The fix is the OpenAI API's strict-schema response mode, which constrains the model's output at generation time to exactly match a defined JSON schema. With strict schema turned on, the model cannot return a malformed entry. This single change eliminates an entire class of invisible data-quality errors at no additional cost. While tightening the schema, we made two refinements per metric. First, the model emits a short chain-of-thought before the verdict, not after — a pattern well-established in the LLM-as-judge literature, since giving the model space to reason before committing yields more accurate verdicts, and lets a human reviewer see at a glance why. Second, a confidence score, sourced either by asking the model to emit it directly (the simpler path, which we ship today) or by reading the model's own probability over the verdict tokens — well-supported in recent research and open as a refinement. Confidence surfaces borderline verdicts and focuses human review where it adds the most signal. Refining metric definitions alone moved a risk-detection metric by ~+11pp and a sentiment-prediction metric by ~+6pp, before any per-customer calibration. By the end of this phase, the pipeline was reliable and well-instrumented, but it was occasionally still wrong on what counted as good, particularly around the edges of each customer's specific definitions.
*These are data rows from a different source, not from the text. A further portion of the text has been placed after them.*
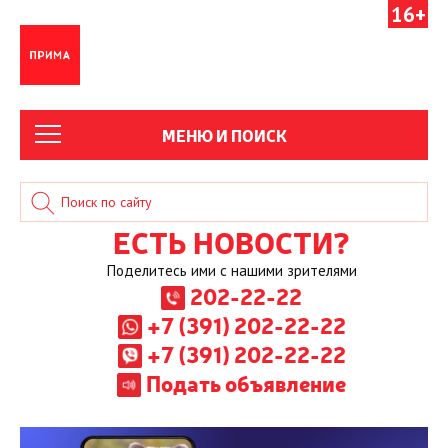
16+
МЕНЮ И ПОИСК
ЕСТЬ НОВОСТИ?
Поделитесь ими с нашими зрителями
202-22-22
+7 (391) 202-22-22
+7 (391) 202-22-22
Подать объявление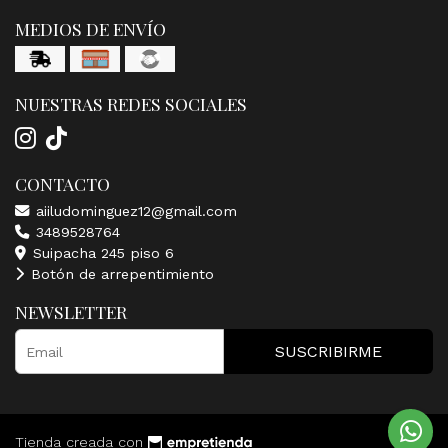
MEDIOS DE ENVÍO
NUESTRAS REDES SOCIALES
CONTACTO
aiiludominguez12@gmail.com
3489528764
Suipacha 245 piso 6
Botón de arrepentimiento
NEWSLETTER
SUSCRIBIRME
Tienda creada con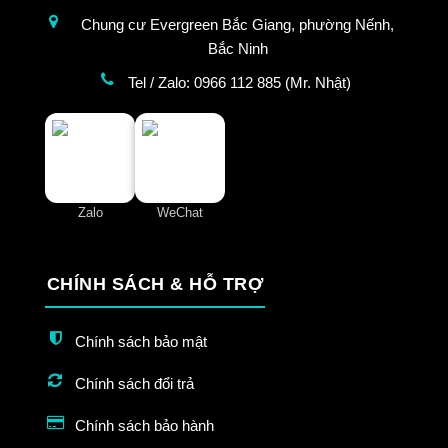
Chung cư Evergreen Bắc Giang, phường Nếnh,
Bắc Ninh
Tel / Zalo: 0966 112 885 (Mr. Nhật)
Zalo
WeChat
CHÍNH SÁCH & HỖ TRỢ
Chính sách bảo mật
Chính sách đổi trả
Chính sách bảo hành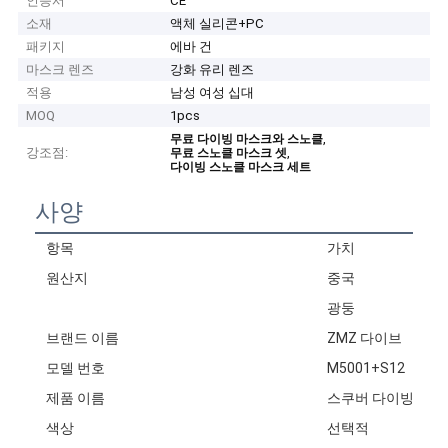
인증서
CE
소재
액체 실리콘+PC
패키지
에바 건
마스크 렌즈
강화 유리 렌즈
적용
남성 여성 십대
MOQ
1pcs
,
무료 다이빙 마스크와 스노클
강조점:
,
무료 스노클 마스크 셋
다이빙 스노클 마스크 세트
사양
항목
가치
원산지
중국
광둥
브랜드 이름
ZMZ 다이브
모델 번호
M5001+S12
제품 이름
스쿠버 다이빙 마스
색상
선택적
Phase 4 — Closing the calibration gap: ShotJudge

The remaining errors showed up the moment we compared the model's predicted NPS distributions against the ground-truth surveys customers reported on the same conversations. The shapes didn't match — the model was skewed from what the customer's own data said. The diagnosis: the judge was being asked to evaluate something it didn't have clear context to evaluate. What "good" looks like depends on context that lives in the customer's domain expertise, not in any individual transcript. A zero-shot LLM judge, working only from a transcript and a generic prompt, has no way to learn that context.
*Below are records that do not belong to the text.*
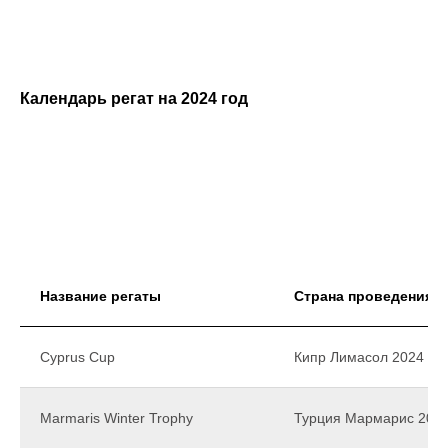
Календарь регат на 2024 год
Название регаты
Страна проведения
Cyprus Cup
Кипр Лимасол 2024
Marmaris Winter Trophy
Турция Мармарис 202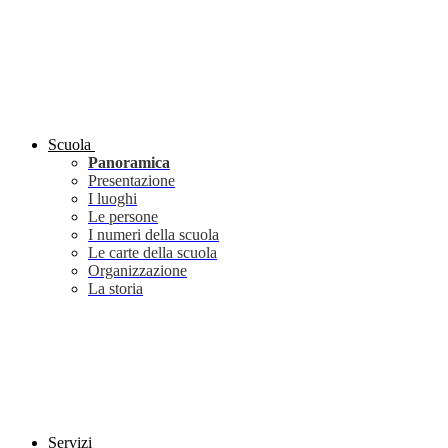
Scuola
Panoramica
Presentazione
I luoghi
Le persone
I numeri della scuola
Le carte della scuola
Organizzazione
La storia
Servizi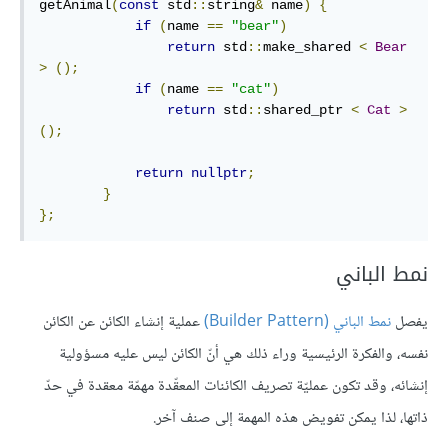
getAnimal
(
const
 std
::
string
&
 name
)
{
if
(
name 
==
"bear"
)
return
 std
::
make_shared 
<
Bear
>
();
if
(
name 
==
"cat"
)
return
 std
::
shared_ptr 
<
Cat
>
();
return
nullptr
;
}
};
نمط الباني
يفصل
نمط الباني (Builder Pattern)
عملية إنشاء الكائن عن الكائن
نفسه، والفكرة الرئيسية وراء ذلك هي أنّ الكائن ليس عليه مسؤولية
إنشائه، وقد تكون عمليّة تصريف الكائنات المعقّدة مهمّة معقدة في حدّ
ذاتها، لذا يمكن تفويض هذه المهمة إلى صنف آخر.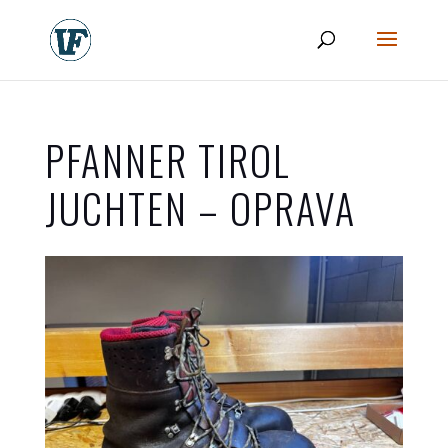
PFANNER TIROL
JUCHTEN – OPRAVA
We adopted ShotJudge, the calibration paradigm from the XpertBench paper (Liu et al.): a handful of expert-curated examples close most of the calibration gap. Our inversion is who the experts are. In the paper, they are researchers producing a static reference set. In our version, they are the customer's AI managers, tagging conversations during normal review. The exemplar set isn't a fixed corpus; it's a living signal the AI managers write continuously.

A dynamic few-shot system is defined as much by how it selects examples as by the examples themselves. Coaching, another Ada feature using few-shot examples, uses semantic similarity to choose examples. ShotJudge selects by recency, because what's drifting isn't "which conversations look like this one" but "what this customer currently means by 'promoter.'" Our initial implementation of Custom Metrics hard-codes a hand-curated exemplar per metric; the AI-manager tagging UI and live exemplar pipeline are the next iteration we are building.

Why this generalizes

Three takeaways apply beyond Ada. Run your experimentation harness and your production LLM judge as two different systems, on purpose. The harness is deliberately expensive: per-metric signal is what makes architectural comparisons trustworthy, and it's where you find the best prompt. Production runs that same prompt in a shape that scales with traffic. Strict structured output is not optional at scale. Silent malformed outputs are the worst kind of failure, because they look like missing data rather than bugs. Dynamic few-shot is a class of solutions, not a single one. The design question isn't just whether to use it, but which dimension of similarity to select examples along: semantic similarity when the issue is "does this conversation look like one I've seen before," recency when the issue is "has the customer's definition of 'good' moved."